His published products include:
- MTASC - fast ActionScript 2 compiler
- Haxe - multi-platform language similar to ActionScript 3
- NekoVM - VM-based runtime and language

===Programming and development===
The company, although known to the public for its browser games in flash, is at the origin of various tools and programming languages which it uses for its own developments, and which it makes available under a free license.
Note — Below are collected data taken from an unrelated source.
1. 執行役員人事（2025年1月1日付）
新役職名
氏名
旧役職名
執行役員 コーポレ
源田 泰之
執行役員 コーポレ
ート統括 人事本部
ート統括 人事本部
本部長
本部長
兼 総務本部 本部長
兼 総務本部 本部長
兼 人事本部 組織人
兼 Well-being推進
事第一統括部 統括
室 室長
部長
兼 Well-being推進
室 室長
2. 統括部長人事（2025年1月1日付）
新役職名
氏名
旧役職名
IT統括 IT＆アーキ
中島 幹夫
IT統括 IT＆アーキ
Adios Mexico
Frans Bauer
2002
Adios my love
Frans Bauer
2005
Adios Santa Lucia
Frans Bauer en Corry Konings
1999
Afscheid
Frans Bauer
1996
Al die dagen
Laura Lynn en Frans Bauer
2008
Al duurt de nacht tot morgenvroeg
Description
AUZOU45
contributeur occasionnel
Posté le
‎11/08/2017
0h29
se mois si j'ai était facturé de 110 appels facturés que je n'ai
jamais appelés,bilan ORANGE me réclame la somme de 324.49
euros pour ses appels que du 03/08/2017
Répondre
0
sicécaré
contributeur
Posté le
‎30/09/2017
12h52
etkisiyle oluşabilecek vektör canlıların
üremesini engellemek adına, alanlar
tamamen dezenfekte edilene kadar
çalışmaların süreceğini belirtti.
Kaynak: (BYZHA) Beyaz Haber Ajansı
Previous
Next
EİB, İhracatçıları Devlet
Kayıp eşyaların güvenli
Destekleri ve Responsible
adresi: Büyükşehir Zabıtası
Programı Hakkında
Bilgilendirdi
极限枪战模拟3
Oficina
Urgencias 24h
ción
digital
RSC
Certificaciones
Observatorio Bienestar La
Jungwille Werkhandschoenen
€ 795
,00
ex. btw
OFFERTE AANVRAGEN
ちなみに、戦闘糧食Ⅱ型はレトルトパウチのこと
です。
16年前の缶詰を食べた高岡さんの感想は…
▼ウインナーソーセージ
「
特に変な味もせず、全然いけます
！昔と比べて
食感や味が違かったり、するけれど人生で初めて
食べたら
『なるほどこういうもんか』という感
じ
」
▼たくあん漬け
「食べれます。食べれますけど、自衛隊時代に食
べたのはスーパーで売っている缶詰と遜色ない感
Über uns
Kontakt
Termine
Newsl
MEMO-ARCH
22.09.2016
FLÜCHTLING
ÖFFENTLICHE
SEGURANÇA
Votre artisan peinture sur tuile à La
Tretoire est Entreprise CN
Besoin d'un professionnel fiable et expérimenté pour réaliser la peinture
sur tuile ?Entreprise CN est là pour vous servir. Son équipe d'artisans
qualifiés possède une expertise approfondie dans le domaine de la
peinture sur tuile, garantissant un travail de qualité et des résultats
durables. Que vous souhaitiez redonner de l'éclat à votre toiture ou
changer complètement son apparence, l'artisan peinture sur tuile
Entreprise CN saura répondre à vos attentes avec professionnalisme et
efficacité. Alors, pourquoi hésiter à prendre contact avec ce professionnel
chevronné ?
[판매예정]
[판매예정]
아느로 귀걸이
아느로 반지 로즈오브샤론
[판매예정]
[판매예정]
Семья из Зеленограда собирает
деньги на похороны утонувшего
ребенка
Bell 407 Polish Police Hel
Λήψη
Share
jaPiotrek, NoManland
Under the impetus of one of its co-founders, Nicolas Canasse, the Bordeaux company is, for example, at the origin of the MTASC compiler, or Motion Twin ActionScript 2 Compiler, the first free ActionScript 2.0 compilers.

Haxe, a technology considered to be the successor to the MTASC compiler, also invented and developed by Motion Twin, is a cross-platform language that makes it possible, from a single standardized language, to compile the same source file by targeting different platforms such as JavaScript, Flash, NekoVM, PHP or C++. The language is the subject of the book Professional Haxe and Neko, by Franco Ponticelli and L. McColl-Sylveste, published in 2008 by John Wiley & Sons.

Motion Twin has also developed its own virtual machine, called Neko. Neko is both a high-level, dynamically typed programming language whose source files, once compiled, can be run on the NekoVM virtual machine. The company is also the initiator of various libraries for the OCaml and PHP programming languages, such as the SPOD library, which allows persistence within a PHP environment.